WORK INSTRUCTIONS >>
The reply must consist of one number: how many lines of the data include the word "журналисти".

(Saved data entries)
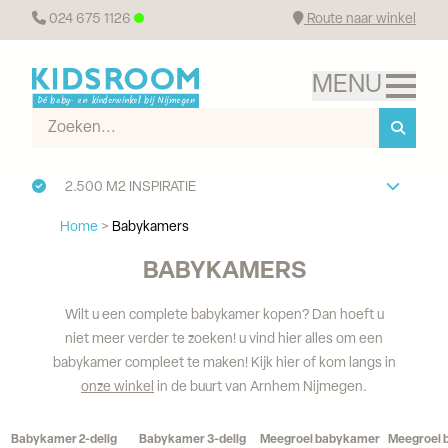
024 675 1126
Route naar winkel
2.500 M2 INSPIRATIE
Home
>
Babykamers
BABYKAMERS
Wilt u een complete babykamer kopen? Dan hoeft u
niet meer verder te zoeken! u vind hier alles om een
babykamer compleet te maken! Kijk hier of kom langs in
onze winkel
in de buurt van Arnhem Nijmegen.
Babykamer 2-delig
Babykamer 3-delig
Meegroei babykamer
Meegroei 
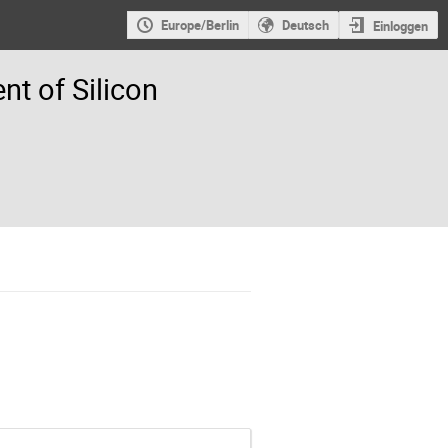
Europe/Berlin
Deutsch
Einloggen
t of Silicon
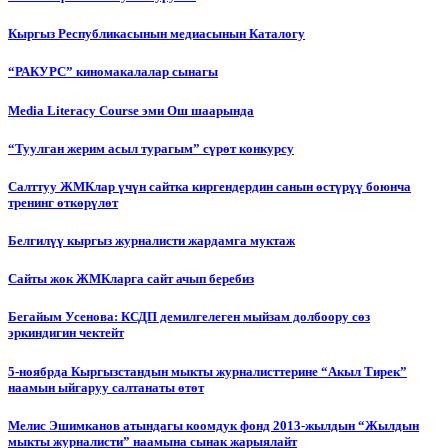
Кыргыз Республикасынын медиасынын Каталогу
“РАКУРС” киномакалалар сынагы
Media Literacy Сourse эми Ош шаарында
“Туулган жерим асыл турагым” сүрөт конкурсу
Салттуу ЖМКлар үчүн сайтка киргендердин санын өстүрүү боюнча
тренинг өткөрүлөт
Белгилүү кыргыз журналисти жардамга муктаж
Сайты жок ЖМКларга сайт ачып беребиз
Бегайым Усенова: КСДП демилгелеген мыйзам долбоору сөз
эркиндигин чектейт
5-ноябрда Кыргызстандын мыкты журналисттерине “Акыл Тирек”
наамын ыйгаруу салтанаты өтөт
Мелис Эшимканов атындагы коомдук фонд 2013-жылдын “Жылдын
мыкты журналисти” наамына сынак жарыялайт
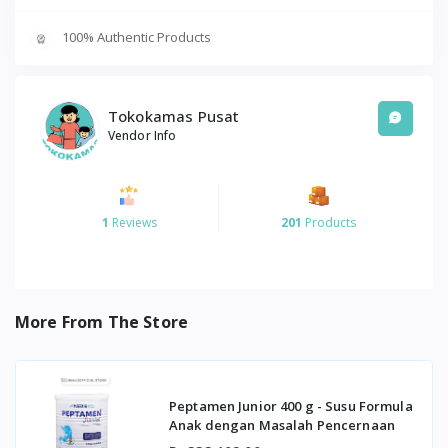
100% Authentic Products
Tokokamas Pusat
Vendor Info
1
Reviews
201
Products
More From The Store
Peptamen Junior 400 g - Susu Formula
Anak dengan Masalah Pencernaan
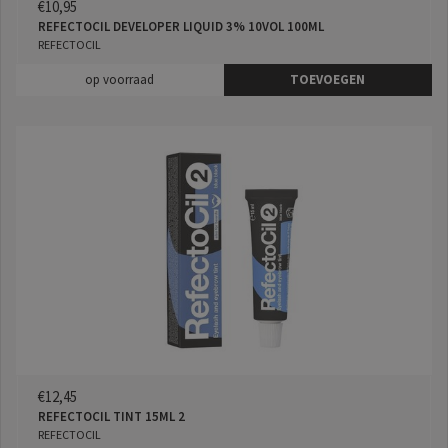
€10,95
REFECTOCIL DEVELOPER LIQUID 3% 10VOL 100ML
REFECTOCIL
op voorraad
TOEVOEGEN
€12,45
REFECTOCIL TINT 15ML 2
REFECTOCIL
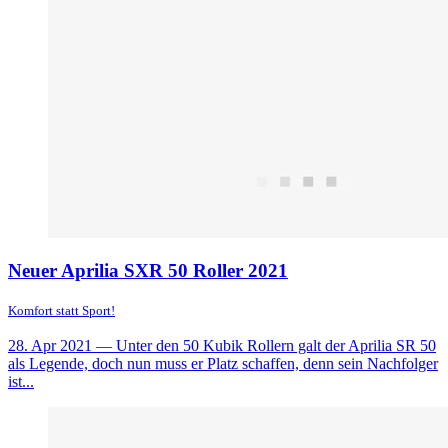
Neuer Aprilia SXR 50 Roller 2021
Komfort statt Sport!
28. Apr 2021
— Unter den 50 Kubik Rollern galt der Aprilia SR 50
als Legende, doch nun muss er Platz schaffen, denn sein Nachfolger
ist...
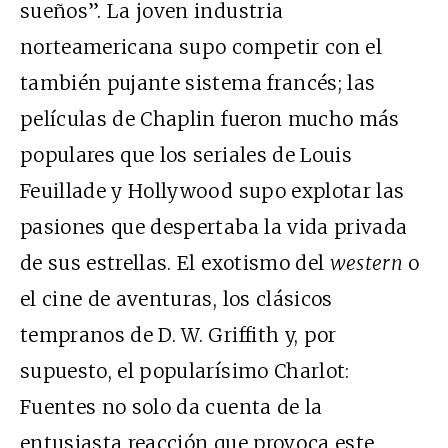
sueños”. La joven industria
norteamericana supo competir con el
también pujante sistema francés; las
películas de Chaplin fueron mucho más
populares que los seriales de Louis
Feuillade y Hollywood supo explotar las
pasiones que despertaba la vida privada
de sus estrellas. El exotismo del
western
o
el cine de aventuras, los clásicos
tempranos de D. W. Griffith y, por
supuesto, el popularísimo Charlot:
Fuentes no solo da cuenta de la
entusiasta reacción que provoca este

OUTPUT BELOW >>
2